Tighter lending requirements for Federal Housing Administration (FHA)-backed condo mortgages have put financial and administrative pressure on HOAs all over the country at a time when many are ill prepared for any new challenges.
The most onerous of the new requirements are mandated reserve fund contributions, a 15 percent limit on condo fees delinquencies, and the specification that the condominium itself obtain FHA approval—this resulting in reams of additional paperwork for community associations. The new requirements aren’t mandatory, but they do affect the ability of owners to sell their units. FHA-backed loans have taken over the lion’s share in some markets because they allow modest 3.5 percent down payments, making them the only option for many first-time buyers and others without a lot of cash on hand.
Condos that don’t seek FHA-approval under the new guidelines could find themselves losing property values and community support, warned White Plains-based National Condo Advisors CEO Orest Tomaselli at The New Jersey Cooperator's annual Condo, HOA & Co-op Expo earlier this spring. “If there is no financing [for condo sales]," says Tomaselli, whose firm helps condos achieve FHA approval. "People start paying their maintenance [fees] late. People stop caring about the development because they can’t refinance. They can’t get out, they can’t sell their units, nobody can buy. It’s a problem."

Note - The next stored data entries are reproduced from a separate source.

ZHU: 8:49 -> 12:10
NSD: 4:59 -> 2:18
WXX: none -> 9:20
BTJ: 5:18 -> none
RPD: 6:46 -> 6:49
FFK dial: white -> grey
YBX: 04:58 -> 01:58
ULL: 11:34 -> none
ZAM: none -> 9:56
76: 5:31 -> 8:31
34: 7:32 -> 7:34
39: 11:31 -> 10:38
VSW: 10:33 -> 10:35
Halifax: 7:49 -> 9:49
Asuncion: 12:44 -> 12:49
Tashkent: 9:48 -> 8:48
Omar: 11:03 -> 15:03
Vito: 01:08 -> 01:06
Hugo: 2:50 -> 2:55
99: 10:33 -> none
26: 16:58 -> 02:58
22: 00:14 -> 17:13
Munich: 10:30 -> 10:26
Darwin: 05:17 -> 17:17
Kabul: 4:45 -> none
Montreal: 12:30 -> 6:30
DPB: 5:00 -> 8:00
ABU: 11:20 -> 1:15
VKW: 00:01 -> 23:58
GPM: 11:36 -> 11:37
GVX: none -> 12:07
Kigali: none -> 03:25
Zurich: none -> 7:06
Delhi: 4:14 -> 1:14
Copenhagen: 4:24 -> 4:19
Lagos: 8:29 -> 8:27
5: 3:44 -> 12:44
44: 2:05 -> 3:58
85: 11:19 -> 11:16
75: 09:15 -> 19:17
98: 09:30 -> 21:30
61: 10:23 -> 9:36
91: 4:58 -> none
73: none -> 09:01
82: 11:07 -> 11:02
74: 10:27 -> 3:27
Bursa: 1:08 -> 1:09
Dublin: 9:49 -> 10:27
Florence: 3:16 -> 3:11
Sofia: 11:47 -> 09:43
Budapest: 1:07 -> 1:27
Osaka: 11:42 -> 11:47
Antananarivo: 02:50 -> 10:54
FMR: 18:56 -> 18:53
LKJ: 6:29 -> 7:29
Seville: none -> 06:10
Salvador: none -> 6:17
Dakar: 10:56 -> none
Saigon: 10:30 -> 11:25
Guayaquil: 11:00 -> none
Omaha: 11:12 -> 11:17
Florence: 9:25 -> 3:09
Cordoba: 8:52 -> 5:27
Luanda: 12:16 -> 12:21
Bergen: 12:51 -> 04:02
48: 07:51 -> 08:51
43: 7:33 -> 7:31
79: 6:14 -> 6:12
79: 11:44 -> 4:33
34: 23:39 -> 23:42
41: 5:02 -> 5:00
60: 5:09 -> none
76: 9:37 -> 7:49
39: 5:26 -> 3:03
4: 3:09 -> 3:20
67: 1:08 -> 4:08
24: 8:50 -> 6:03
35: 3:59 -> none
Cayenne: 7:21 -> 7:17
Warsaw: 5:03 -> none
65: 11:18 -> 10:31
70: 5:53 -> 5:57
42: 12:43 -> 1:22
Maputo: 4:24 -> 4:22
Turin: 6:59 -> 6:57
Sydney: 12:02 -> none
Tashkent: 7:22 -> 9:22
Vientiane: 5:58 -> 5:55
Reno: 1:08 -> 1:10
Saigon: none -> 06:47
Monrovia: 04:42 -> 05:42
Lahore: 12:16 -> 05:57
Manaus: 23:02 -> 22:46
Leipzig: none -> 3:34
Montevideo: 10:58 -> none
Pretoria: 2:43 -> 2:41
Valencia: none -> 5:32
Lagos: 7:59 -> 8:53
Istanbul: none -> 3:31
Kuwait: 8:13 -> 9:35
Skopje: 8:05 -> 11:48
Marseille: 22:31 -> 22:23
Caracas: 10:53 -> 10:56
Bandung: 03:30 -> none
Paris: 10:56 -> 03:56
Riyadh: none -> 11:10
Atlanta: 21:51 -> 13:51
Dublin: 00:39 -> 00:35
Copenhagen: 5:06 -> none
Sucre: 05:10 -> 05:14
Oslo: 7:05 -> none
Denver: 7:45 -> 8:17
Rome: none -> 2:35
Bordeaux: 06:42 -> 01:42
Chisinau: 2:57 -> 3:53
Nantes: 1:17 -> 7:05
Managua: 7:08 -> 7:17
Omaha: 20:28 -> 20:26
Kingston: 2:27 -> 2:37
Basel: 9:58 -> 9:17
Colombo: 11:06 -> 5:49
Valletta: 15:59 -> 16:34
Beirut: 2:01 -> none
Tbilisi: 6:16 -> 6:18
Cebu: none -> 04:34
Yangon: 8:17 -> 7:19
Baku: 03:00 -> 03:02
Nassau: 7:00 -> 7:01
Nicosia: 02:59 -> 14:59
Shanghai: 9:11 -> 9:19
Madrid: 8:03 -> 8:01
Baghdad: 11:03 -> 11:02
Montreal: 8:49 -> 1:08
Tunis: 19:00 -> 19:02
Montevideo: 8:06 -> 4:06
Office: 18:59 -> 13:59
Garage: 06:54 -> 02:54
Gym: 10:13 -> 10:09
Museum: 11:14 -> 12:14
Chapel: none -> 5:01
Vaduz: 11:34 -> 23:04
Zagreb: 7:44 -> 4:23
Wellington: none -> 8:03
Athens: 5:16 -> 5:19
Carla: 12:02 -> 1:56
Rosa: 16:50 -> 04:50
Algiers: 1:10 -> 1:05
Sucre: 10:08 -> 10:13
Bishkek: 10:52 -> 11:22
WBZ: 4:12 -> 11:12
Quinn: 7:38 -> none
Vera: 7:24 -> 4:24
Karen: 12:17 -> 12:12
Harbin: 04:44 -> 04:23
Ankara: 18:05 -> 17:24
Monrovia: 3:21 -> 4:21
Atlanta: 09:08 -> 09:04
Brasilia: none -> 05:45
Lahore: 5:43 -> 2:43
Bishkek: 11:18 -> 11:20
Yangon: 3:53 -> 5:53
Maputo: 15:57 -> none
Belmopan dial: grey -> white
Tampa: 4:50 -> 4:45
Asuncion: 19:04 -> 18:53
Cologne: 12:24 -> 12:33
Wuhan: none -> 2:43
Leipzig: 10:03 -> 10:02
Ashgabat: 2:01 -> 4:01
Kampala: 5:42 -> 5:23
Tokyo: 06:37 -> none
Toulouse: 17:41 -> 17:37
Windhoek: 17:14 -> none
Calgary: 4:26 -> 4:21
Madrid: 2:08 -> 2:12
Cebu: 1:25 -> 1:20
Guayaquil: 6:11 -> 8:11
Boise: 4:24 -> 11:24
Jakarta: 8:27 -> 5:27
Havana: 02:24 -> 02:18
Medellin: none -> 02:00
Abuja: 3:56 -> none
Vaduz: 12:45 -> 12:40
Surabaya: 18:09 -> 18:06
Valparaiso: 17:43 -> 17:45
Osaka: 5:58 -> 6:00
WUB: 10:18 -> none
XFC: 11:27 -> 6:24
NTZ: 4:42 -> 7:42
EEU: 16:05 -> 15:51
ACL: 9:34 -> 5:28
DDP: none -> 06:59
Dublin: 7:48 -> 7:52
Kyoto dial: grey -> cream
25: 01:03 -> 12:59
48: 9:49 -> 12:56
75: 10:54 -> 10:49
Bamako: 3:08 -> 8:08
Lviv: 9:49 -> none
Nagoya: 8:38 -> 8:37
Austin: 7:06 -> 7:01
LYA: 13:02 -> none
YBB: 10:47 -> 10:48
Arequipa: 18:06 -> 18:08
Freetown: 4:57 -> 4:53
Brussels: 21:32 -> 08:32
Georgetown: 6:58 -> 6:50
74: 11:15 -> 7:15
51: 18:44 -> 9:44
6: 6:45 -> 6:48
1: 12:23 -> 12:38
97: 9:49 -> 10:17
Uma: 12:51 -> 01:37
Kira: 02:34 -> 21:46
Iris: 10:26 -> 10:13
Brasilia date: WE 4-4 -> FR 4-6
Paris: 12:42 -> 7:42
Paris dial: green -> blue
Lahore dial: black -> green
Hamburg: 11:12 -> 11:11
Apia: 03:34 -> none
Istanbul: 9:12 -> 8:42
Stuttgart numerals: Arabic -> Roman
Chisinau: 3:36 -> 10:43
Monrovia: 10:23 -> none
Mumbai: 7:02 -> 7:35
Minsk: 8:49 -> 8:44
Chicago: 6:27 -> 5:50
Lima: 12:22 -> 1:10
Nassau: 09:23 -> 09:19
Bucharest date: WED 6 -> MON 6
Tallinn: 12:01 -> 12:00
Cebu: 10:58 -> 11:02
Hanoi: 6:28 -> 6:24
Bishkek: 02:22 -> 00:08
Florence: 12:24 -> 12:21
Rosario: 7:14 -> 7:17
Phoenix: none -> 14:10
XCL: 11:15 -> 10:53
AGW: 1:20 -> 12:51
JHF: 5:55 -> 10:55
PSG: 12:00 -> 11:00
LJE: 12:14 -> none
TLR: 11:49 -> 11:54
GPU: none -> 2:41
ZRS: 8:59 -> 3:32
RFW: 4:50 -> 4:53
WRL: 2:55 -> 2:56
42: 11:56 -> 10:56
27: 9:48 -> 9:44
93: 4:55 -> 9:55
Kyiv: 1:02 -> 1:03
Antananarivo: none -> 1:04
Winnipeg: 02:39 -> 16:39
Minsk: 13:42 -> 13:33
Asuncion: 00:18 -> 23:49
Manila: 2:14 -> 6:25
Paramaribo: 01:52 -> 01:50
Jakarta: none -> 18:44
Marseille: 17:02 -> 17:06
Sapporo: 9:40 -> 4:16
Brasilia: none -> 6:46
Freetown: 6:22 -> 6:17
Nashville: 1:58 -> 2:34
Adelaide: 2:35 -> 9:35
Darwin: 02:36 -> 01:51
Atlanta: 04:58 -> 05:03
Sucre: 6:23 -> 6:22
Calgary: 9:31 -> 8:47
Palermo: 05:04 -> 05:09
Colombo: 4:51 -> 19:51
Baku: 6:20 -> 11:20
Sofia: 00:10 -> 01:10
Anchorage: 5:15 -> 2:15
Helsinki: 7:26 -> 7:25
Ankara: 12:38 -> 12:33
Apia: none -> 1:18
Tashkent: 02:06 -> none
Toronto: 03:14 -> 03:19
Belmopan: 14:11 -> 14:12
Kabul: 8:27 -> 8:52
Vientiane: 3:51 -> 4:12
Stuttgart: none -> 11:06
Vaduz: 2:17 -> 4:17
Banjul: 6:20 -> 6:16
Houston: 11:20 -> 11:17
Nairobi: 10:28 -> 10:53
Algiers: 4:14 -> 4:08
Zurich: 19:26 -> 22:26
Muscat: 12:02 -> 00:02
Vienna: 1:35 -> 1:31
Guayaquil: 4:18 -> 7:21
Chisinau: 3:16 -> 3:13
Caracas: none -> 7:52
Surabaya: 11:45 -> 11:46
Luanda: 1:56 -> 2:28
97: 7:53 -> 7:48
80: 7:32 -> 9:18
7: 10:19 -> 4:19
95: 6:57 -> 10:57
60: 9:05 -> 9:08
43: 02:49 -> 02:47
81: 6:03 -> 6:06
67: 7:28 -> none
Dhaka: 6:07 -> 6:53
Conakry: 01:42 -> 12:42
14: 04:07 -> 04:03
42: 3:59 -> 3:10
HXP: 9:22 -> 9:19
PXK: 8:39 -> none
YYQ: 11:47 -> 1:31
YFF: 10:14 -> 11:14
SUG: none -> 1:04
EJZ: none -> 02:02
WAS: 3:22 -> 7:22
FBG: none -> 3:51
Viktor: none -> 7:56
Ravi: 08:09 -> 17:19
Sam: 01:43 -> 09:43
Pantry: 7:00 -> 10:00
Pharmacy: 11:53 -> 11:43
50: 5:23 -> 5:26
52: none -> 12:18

The details of the new FHA guidelines were announced in February of this year, says Ray Lamberti Jr., a home mortgage representative with Wells Fargo. The changes were initiated as a means of addressing the increased risk in the housing market and strengthening the FHA's capital reserves, thus improving their financial position and ensuring their long-term ability to guarantee affordable mortgages.
"Under the new guidelines, mortgage insurance premiums (MIP) increased from 1.75 percent to 2.25 percent of the loan amount," he says. "In addition, there was a reduction of the allowable amount of seller concessions to the buyer from six percent to three percent. In the past, sellers could offer up to six percent of the home's closing cost to the buyer as an incentive if the buyer used an FHA mortgage; now, the allowable concession is only three percent of the closing cost."